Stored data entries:
'''
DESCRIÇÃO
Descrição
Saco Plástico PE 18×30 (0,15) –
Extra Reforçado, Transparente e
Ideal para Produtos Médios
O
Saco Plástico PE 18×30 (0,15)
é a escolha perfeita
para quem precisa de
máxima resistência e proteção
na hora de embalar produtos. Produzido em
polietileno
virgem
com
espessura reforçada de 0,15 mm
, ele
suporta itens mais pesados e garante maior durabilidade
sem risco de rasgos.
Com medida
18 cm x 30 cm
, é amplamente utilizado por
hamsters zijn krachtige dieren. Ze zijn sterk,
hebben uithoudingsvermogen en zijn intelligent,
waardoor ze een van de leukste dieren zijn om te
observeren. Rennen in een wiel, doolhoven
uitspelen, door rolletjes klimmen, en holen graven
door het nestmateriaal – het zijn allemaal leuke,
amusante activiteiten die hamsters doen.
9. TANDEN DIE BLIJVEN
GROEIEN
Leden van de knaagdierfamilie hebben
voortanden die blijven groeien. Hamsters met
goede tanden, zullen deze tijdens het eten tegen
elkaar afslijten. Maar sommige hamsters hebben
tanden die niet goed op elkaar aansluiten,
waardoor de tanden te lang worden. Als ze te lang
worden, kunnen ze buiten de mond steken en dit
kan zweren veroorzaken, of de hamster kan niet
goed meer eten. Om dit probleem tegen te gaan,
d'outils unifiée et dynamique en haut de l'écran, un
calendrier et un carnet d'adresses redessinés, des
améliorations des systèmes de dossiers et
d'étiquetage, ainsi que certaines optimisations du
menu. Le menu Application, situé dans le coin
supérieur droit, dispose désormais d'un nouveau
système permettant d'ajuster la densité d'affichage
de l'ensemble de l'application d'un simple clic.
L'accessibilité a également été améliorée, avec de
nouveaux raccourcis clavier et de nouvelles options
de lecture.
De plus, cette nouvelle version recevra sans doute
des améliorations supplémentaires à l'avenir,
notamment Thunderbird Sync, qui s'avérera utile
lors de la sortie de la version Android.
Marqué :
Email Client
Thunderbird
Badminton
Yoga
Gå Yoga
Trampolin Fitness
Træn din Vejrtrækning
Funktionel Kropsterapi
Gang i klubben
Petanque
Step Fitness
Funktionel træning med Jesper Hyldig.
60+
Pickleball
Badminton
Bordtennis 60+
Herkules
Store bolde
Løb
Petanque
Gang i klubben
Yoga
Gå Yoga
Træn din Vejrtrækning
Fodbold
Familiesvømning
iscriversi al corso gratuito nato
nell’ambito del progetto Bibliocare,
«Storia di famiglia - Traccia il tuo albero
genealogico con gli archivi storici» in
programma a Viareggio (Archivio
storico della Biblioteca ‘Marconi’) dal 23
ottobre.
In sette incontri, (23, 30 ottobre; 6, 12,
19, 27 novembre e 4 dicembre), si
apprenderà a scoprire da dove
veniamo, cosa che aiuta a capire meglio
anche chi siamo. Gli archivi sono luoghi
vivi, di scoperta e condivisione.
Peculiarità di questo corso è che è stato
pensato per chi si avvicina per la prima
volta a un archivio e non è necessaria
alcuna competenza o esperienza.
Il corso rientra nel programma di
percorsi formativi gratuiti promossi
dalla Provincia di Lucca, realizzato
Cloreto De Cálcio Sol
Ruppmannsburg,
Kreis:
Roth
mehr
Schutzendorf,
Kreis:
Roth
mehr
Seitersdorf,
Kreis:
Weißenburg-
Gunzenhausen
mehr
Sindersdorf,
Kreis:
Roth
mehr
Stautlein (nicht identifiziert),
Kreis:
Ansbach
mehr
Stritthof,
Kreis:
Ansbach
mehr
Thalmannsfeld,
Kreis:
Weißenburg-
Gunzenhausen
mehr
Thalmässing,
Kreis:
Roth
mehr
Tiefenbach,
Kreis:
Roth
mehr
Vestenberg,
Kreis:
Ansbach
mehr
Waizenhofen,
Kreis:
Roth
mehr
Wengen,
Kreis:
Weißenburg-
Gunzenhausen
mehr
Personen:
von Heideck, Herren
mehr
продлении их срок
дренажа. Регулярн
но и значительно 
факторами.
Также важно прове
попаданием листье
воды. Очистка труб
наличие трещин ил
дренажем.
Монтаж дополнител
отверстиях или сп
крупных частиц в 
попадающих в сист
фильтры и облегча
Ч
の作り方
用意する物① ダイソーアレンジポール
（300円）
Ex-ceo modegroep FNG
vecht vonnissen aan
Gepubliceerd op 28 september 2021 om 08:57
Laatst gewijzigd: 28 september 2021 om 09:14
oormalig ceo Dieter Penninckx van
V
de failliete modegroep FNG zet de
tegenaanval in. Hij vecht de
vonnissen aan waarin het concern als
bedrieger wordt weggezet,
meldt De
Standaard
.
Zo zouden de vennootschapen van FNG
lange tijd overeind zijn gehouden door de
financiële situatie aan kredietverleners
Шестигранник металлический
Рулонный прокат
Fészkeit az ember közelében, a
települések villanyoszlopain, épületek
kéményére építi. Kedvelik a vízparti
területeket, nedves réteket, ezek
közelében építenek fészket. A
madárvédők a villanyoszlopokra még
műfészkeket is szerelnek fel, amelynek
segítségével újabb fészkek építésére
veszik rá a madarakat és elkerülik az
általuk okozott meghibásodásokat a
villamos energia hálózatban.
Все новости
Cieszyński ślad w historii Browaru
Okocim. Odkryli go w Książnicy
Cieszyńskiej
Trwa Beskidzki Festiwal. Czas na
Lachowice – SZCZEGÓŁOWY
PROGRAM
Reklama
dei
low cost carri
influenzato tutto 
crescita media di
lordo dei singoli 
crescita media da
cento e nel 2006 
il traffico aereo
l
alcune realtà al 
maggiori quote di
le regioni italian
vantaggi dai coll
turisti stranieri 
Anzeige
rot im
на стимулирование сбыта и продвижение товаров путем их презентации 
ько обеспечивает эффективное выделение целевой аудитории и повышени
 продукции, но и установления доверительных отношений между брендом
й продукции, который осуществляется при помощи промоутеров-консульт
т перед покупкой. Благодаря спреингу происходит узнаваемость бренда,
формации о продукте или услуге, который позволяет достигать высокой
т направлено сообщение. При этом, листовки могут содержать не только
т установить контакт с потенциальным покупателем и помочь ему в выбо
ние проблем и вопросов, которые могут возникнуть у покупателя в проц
'''
WHAT THE TASK REQUIRES: Set all of the data down again exactly.

REPLY TO THE TASK:
DESCRIÇÃO
Descrição
Saco Plástico PE 18×30 (0,15) –
Extra Reforçado, Transparente e
Ideal para Produtos Médios
O
Saco Plástico PE 18×30 (0,15)
é a escolha perfeita
para quem precisa de
máxima resistência e proteção
na hora de embalar produtos. Produzido em
polietileno
virgem
com
espessura reforçada de 0,15 mm
, ele
suporta itens mais pesados e garante maior durabilidade
sem risco de rasgos.
Com medida
18 cm x 30 cm
, é amplamente utilizado por
hamsters zijn krachtige dieren. Ze zijn sterk,
hebben uithoudingsvermogen en zijn intelligent,
waardoor ze een van de leukste dieren zijn om te
observeren. Rennen in een wiel, doolhoven
uitspelen, door rolletjes klimmen, en holen graven
door het nestmateriaal – het zijn allemaal leuke,
amusante activiteiten die hamsters doen.
9. TANDEN DIE BLIJVEN
GROEIEN
Leden van de knaagdierfamilie hebben
voortanden die blijven groeien. Hamsters met
goede tanden, zullen deze tijdens het eten tegen
elkaar afslijten. Maar sommige hamsters hebben
tanden die niet goed op elkaar aansluiten,
waardoor de tanden te lang worden. Als ze te lang
worden, kunnen ze buiten de mond steken en dit
kan zweren veroorzaken, of de hamster kan niet
goed meer eten. Om dit probleem tegen te gaan,
d'outils unifiée et dynamique en haut de l'écran, un
calendrier et un carnet d'adresses redessinés, des
améliorations des systèmes de dossiers et
d'étiquetage, ainsi que certaines optimisations du
menu. Le menu Application, situé dans le coin
supérieur droit, dispose désormais d'un nouveau
système permettant d'ajuster la densité d'affichage
de l'ensemble de l'application d'un simple clic.
L'accessibilité a également été améliorée, avec de
nouveaux raccourcis clavier et de nouvelles options
de lecture.
De plus, cette nouvelle version recevra sans doute
des améliorations supplémentaires à l'avenir,
notamment Thunderbird Sync, qui s'avérera utile
lors de la sortie de la version Android.
Marqué :
Email Client
Thunderbird
Badminton
Yoga
Gå Yoga
Trampolin Fitness
Træn din Vejrtrækning
Funktionel Kropsterapi
Gang i klubben
Petanque
Step Fitness
Funktionel træning med Jesper Hyldig.
60+
Pickleball
Badminton
Bordtennis 60+
Herkules
Store bolde
Løb
Petanque
Gang i klubben
Yoga
Gå Yoga
Træn din Vejrtrækning
Fodbold
Familiesvømning
iscriversi al corso gratuito nato
nell’ambito del progetto Bibliocare,
«Storia di famiglia - Traccia il tuo albero
genealogico con gli archivi storici» in
programma a Viareggio (Archivio
storico della Biblioteca ‘Marconi’) dal 23
ottobre.
In sette incontri, (23, 30 ottobre; 6, 12,
19, 27 novembre e 4 dicembre), si
apprenderà a scoprire da dove
veniamo, cosa che aiuta a capire meglio
anche chi siamo. Gli archivi sono luoghi
vivi, di scoperta e condivisione.
Peculiarità di questo corso è che è stato
pensato per chi si avvicina per la prima
volta a un archivio e non è necessaria
alcuna competenza o esperienza.
Il corso rientra nel programma di
percorsi formativi gratuiti promossi
dalla Provincia di Lucca, realizzato
Cloreto De Cálcio Sol
Ruppmannsburg,
Kreis:
Roth
mehr
Schutzendorf,
Kreis:
Roth
mehr
Seitersdorf,
Kreis:
Weißenburg-
Gunzenhausen
mehr
Sindersdorf,
Kreis:
Roth
mehr
Stautlein (nicht identifiziert),
Kreis:
Ansbach
mehr
Stritthof,
Kreis:
Ansbach
mehr
Thalmannsfeld,
Kreis:
Weißenburg-
Gunzenhausen
mehr
Thalmässing,
Kreis:
Roth
mehr
Tiefenbach,
Kreis:
Roth
mehr
Vestenberg,
Kreis:
Ansbach
mehr
Waizenhofen,
Kreis:
Roth
mehr
Wengen,
Kreis:
Weißenburg-
Gunzenhausen
mehr
Personen:
von Heideck, Herren
mehr
продлении их срок
дренажа. Регулярн
но и значительно 
факторами.
Также важно прове
попаданием листье
воды. Очистка труб
наличие трещин ил
дренажем.
Монтаж дополнител
отверстиях или сп
крупных частиц в 
попадающих в сист
фильтры и облегча
Ч
の作り方
用意する物① ダイソーアレンジポール
（300円）
Ex-ceo modegroep FNG
vecht vonnissen aan
Gepubliceerd op 28 september 2021 om 08:57
Laatst gewijzigd: 28 september 2021 om 09:14
oormalig ceo Dieter Penninckx van
V
de failliete modegroep FNG zet de
tegenaanval in. Hij vecht de
vonnissen aan waarin het concern als
bedrieger wordt weggezet,
meldt De
Standaard
.
Zo zouden de vennootschapen van FNG
lange tijd overeind zijn gehouden door de
financiële situatie aan kredietverleners
Шестигранник металлический
Рулонный прокат
Fészkeit az ember közelében, a
települések villanyoszlopain, épületek
kéményére építi. Kedvelik a vízparti
területeket, nedves réteket, ezek
közelében építenek fészket. A
madárvédők a villanyoszlopokra még
műfészkeket is szerelnek fel, amelynek
segítségével újabb fészkek építésére
veszik rá a madarakat és elkerülik az
általuk okozott meghibásodásokat a
villamos energia hálózatban.
Все новости
Cieszyński ślad w historii Browaru
Okocim. Odkryli go w Książnicy
Cieszyńskiej
Trwa Beskidzki Festiwal. Czas na
Lachowice – SZCZEGÓŁOWY
PROGRAM
Reklama
dei
low cost carri
influenzato tutto 
crescita media di
lordo dei singoli 
crescita media da
cento e nel 2006 
il traffico aereo
l
alcune realtà al 
maggiori quote di
le regioni italian
vantaggi dai coll
turisti stranieri 
Anzeige
rot im
на стимулирование сбыта и продвижение товаров путем их презентации 
ько обеспечивает эффективное выделение целевой аудитории и повышени
 продукции, но и установления доверительных отношений между брендом
й продукции, который осуществляется при помощи промоутеров-консульт
т перед покупкой. Благодаря спреингу происходит узнаваемость бренда,
формации о продукте или услуге, который позволяет достигать высокой
т направлено сообщение. При этом, листовки могут содержать не только
т установить контакт с потенциальным покупателем и помочь ему в выбо
ние проблем и вопросов, которые могут возникнуть у покупателя в проц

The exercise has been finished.